# Mounting Porter Cable 892 Fixed Base to Router Table



## Pack52 (Feb 14, 2006)

Hello all,

Please note I am the ultimate novice. When I purchased this router, I was expecting the fixed base to be able to be mounted via 3 screw-holes into the tabletop like I had seen with other routers. However, the fixed base itself does not seem to come with any mounting holes whatsoever. The instruction manual says nothing about mounting to a router table, and my particular router did not come with the handy CD I have heard about.

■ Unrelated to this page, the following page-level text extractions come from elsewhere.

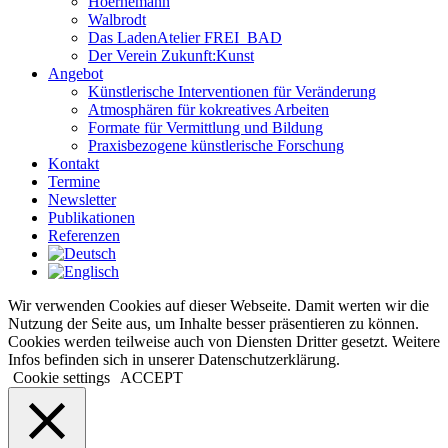
Hoernemann
Walbrodt
Das LadenAtelier FREI_BAD
Der Verein Zukunft:Kunst
Angebot
Künstlerische Interventionen für Veränderung
Atmosphären für kokreatives Arbeiten
Formate für Vermittlung und Bildung
Praxisbezogene künstlerische Forschung
Kontakt
Termine
Newsletter
Publikationen
Referenzen
Wir verwenden Cookies auf dieser Webseite. Damit werten wir die
Nutzung der Seite aus, um Inhalte besser präsentieren zu können.
Cookies werden teilweise auch von Diensten Dritter gesetzt. Weitere
Infos befinden sich in unserer Datenschutzerklärung.
Cookie settings
ACCEPT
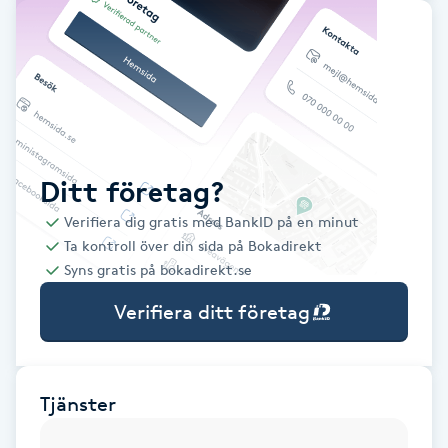
Babylights
Balayage
Bambumassage
Ditt företag?
Barber
Verifiera dig gratis med BankID på en minut
Ta kontroll över din sida på Bokadirekt
Barnklippning
Syns gratis på bokadirekt.se
Verifiera ditt företag
BIAB
Blowout
Tjänster
Bottenfärg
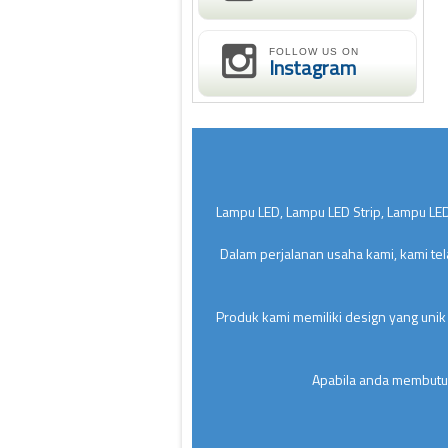
FOLLOW US ON
Instagram
Lampu LED, Lampu LED Strip, Lampu LED
Dalam perjalanan usaha kami, kami te
Produk kami memiliki design yang unik
Apabila anda membutuh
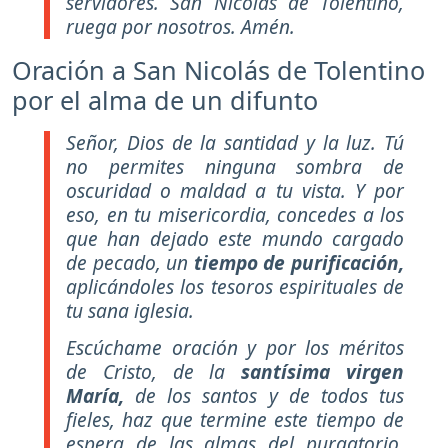
servidores. San Nicolás de Tolentino,
ruega por nosotros. Amén.
Oración a San Nicolás de Tolentino
por el alma de un difunto
Señor, Dios de la santidad y la luz. Tú
no permites ninguna sombra de
oscuridad o maldad a tu vista. Y por
eso, en tu misericordia, concedes a los
que han dejado este mundo cargado
de pecado, un
tiempo de purificación,
aplicándoles los tesoros espirituales de
tu sana iglesia.
Escúchame oración y por los méritos
de Cristo, de la
santísima virgen
María,
de los santos y de todos tus
fieles, haz que termine este tiempo de
espera de las almas del purgatorio,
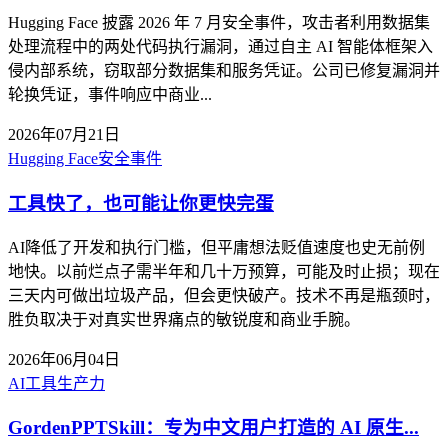
Hugging Face 披露 2026 年 7 月安全事件，攻击者利用数据集
处理流程中的两处代码执行漏洞，通过自主 AI 智能体框架入
侵内部系统，窃取部分数据集和服务凭证。公司已修复漏洞并
轮换凭证，事件响应中商业...
2026年07月21日
Hugging Face
安全事件
工具快了，也可能让你更快完蛋
AI降低了开发和执行门槛，但平庸想法贬值速度也史无前例
地快。以前烂点子需半年和几十万预算，可能及时止损；现在
三天内可做出垃圾产品，但会更快破产。技术不再是瓶颈时，
胜负取决于对真实世界痛点的敏锐度和商业手腕。
2026年06月04日
AI工具
生产力
GordenPPTSkill：专为中文用户打造的 AI 原生...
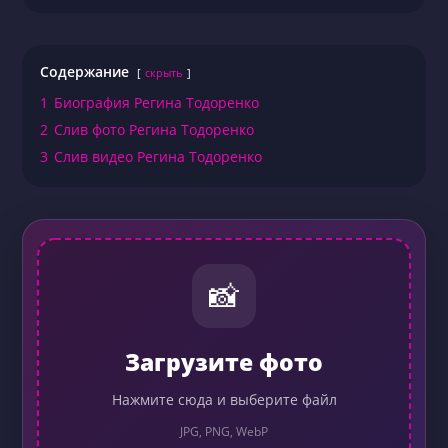
Содержание
скрыть
1
Биография Регина Тодоренко
2
Слив фото Регина Тодоренко
3
Слив видео Регина Тодоренко
📸
Загрузите фото
Нажмите сюда и выберите файл
JPG, PNG, WebP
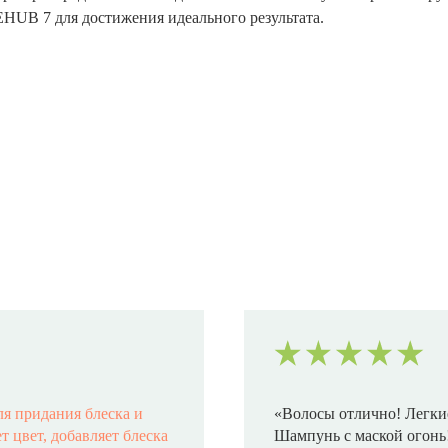
EHUB 7 для достижения идеального результата.
ля придания блеска и
«Волосы отлично! Легкие
 цвет, добавляет блеска
Шампунь с маской огонь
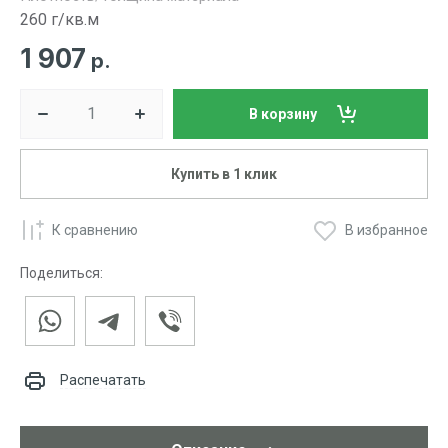
260 г/кв.м
1 907
р.
В корзину
Купить в 1 клик
К сравнению
В избранное
Поделиться:
Распечатать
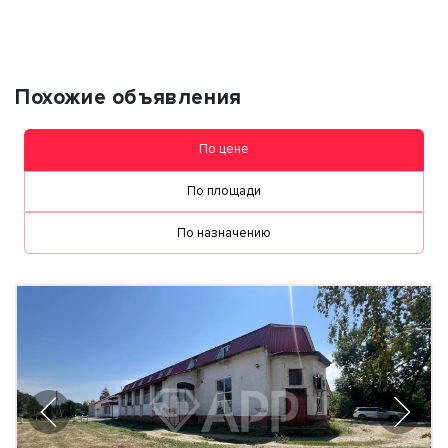
Похожие объявления
По цене
По площади
По назначению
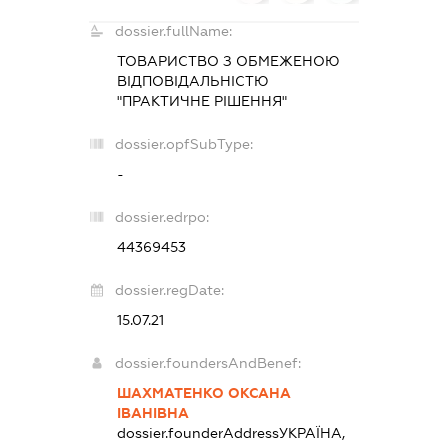
dossier.fullName:
ТОВАРИСТВО З ОБМЕЖЕНОЮ
ВІДПОВІДАЛЬНІСТЮ
"ПРАКТИЧНЕ РІШЕННЯ"
dossier.opfSubType:
-
dossier.edrpo:
44369453
dossier.regDate:
15.07.21
dossier.foundersAndBenef:
ШАХМАТЕНКО ОКСАНА
ІВАНІВНА
dossier.founderAddress
УКРАЇНА,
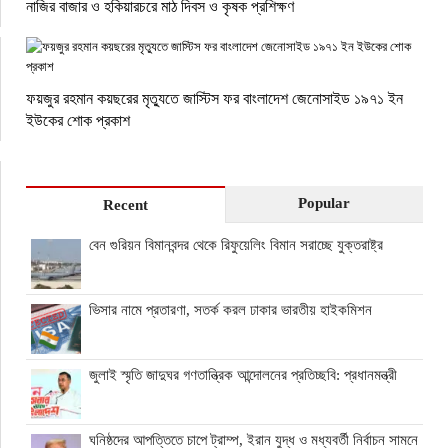
নাজির বাজার ও হকিয়ারচরে মাঠ দিবস ও কৃষক প্রশিক্ষণ
ফয়জুর রহমান কয়ছরের মৃত্যুতে জাস্টিস ফর বাংলাদেশ জেনোসাইড ১৯৭১ ইন
ইউকের শোক প্রকাশ
Popular
Recent
বেন গুরিয়ন বিমানবন্দর থেকে রিফুয়েলিং বিমান সরাচ্ছে যুক্তরাষ্ট্র
ভিসার নামে প্রতারণা, সতর্ক করল ঢাকার ভারতীয় হাইকমিশন
জুলাই স্মৃতি জাদুঘর গণতান্ত্রিক আন্দোলনের প্রতিচ্ছবি: প্রধানমন্ত্রী
ঘনিষ্ঠদের আপত্তিতে চাপে ট্রাম্প, ইরান যুদ্ধ ও মধ্যবর্তী নির্বাচন সামনে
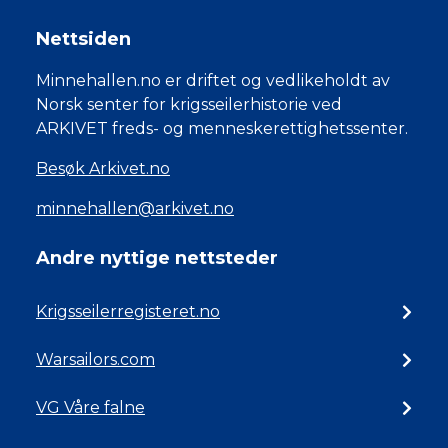
Nettsiden
Minnehallen.no er driftet og vedlikeholdt av
Norsk senter for krigsseilerhistorie ved
ARKIVET freds- og menneskerettighetssenter.
Besøk Arkivet.no
minnehallen@arkivet.no
Andre nyttige nettsteder
Krigsseilerregisteret.no
Warsailors.com
VG Våre falne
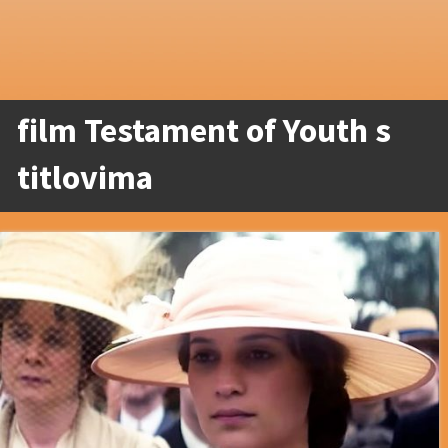
film Testament of Youth s
titlovima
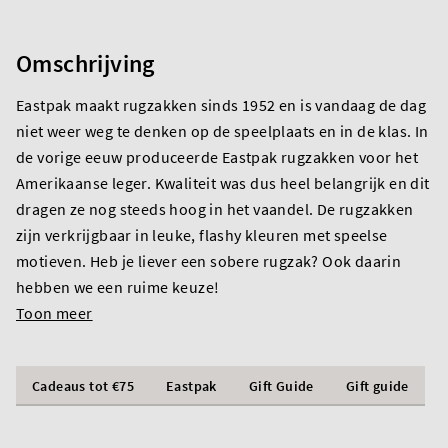
Omschrijving
Eastpak maakt rugzakken sinds 1952 en is vandaag de dag
niet weer weg te denken op de speelplaats en in de klas. In
de vorige eeuw produceerde Eastpak rugzakken voor het
Amerikaanse leger. Kwaliteit was dus heel belangrijk en dit
dragen ze nog steeds hoog in het vaandel. De rugzakken
zijn verkrijgbaar in leuke, flashy kleuren met speelse
motieven. Heb je liever een sobere rugzak? Ook daarin
hebben we een ruime keuze!
Toon meer
Cadeaus tot €75
Eastpak
Gift Guide
Gift guide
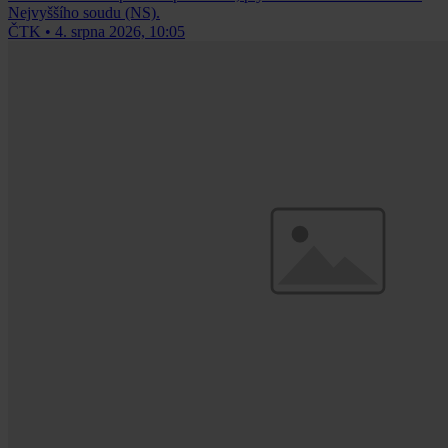
Nejvyššího soudu (NS).
ČTK
•
4. srpna 2026, 10:05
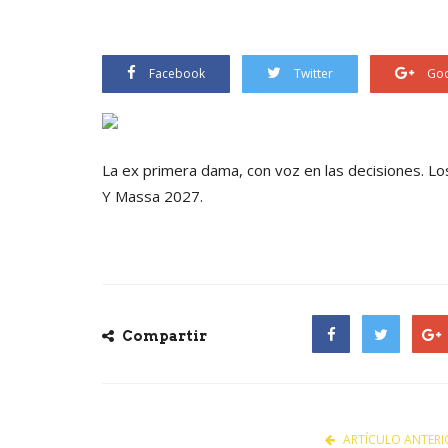
Facebook
Twitter
Goo
La ex primera dama, con voz en las decisiones. L
Y Massa 2027.
Compartir
Facebook
Twitter
Goog
ARTÍCULO ANTERI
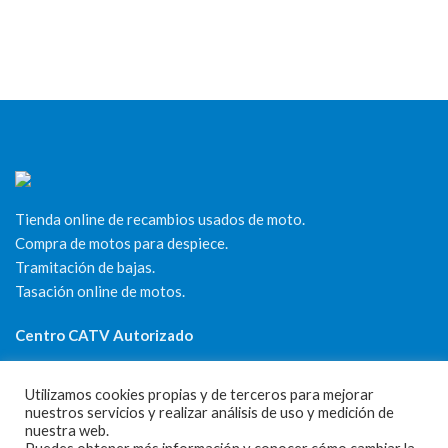
Tienda online de recambios usados de moto.
Compra de motos para despiece.
Tramitación de bajas.
Tasación online de motos.
Centro CATV Autorizado
Utilizamos cookies propias y de terceros para mejorar
nuestros servicios y realizar análisis de uso y medición de
nuestra web.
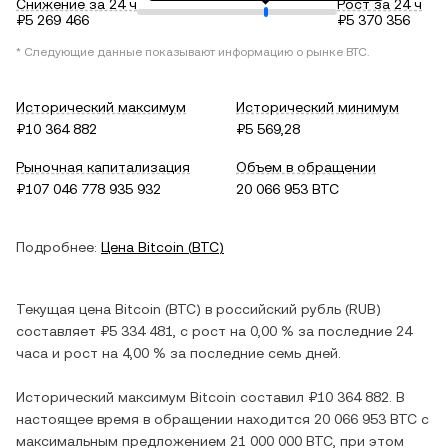
Снижение за 24 ч
Рост за 24 ч
₽5 269 466
₽5 370 356
* Следующие данные показывают информацию о рынке
BTC
.
Исторический максимум
Исторический минимум
₽10 364 882
₽5 569,28
Рыночная капитализация
Объем в обращении
₽107 046 778 935 932
20 066 953 BTC
Подробнее:
Цена
Bitcoin
(
BTC
)
Текущая цена
Bitcoin
(
BTC
) в
российский рубль
(
RUB
)
составляет
₽5 334 481
, c
рост
на
0,00 %
за последние 24
часа и
рост
на
4,00 %
за последние семь дней.
Исторический максимум
Bitcoin
составил
₽10 364 882
. В
настоящее время в обращении находится
20 066 953 BTC
с
максимальным предложением
21 000 000 BTC
, при этом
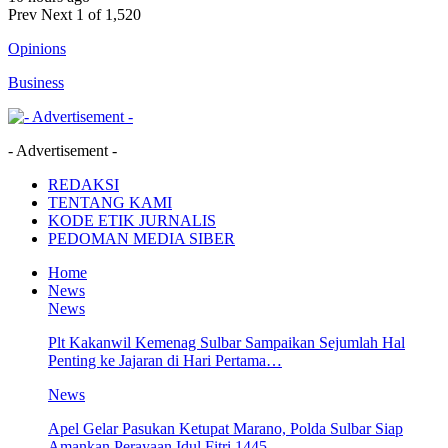
Prev
Next
1 of 1,520
Opinions
Business
- Advertisement -
REDAKSI
TENTANG KAMI
KODE ETIK JURNALIS
PEDOMAN MEDIA SIBER
Home
News
News
Plt Kakanwil Kemenag Sulbar Sampaikan Sejumlah Hal
Penting ke Jajaran di Hari Pertama…
News
Apel Gelar Pasukan Ketupat Marano, Polda Sulbar Siap
Amankan Perayaan Idul Fitri 1445…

For those who have mounted this router to a table before, how did you do it?


----------



## Gilbear (Dec 13, 2005)

I'm guessing you still have the base plate on it ? - unscrew the plate and use those holes for mounting - that's how mine works anyway.


----------



## Pack52 (Feb 14, 2006)

I am assuming you mean the plastic piece on the end of the base by base plate. I have unscrewed this, but I see no way except for one of the holes to drive a screw into the router table (and have the screw head hold up the router base)... What kind of screw did you use (and did you drive it top down into the router base under the table)? The only screws the router came with were about a quarter inch long to hold the base plate in...


----------



## Gilbear (Dec 13, 2005)

By base plate, I mean the circular plastic doodad with slots in it and a hole for the bits that's screwed onto the bottom of the router's frame. Screws go through the table top into the base, as if the table top was one big base plate - countersink the holes to set the screw heads below the surface of the top (use the base plate as a template for drilling the holes on your top) - use the screws that came with the base plate if long enough, or get the same ones only longer at a hardware store - am I understanding your question?


----------



## Pack52 (Feb 14, 2006)

Yes, I think I understand, thanks for your help...


----------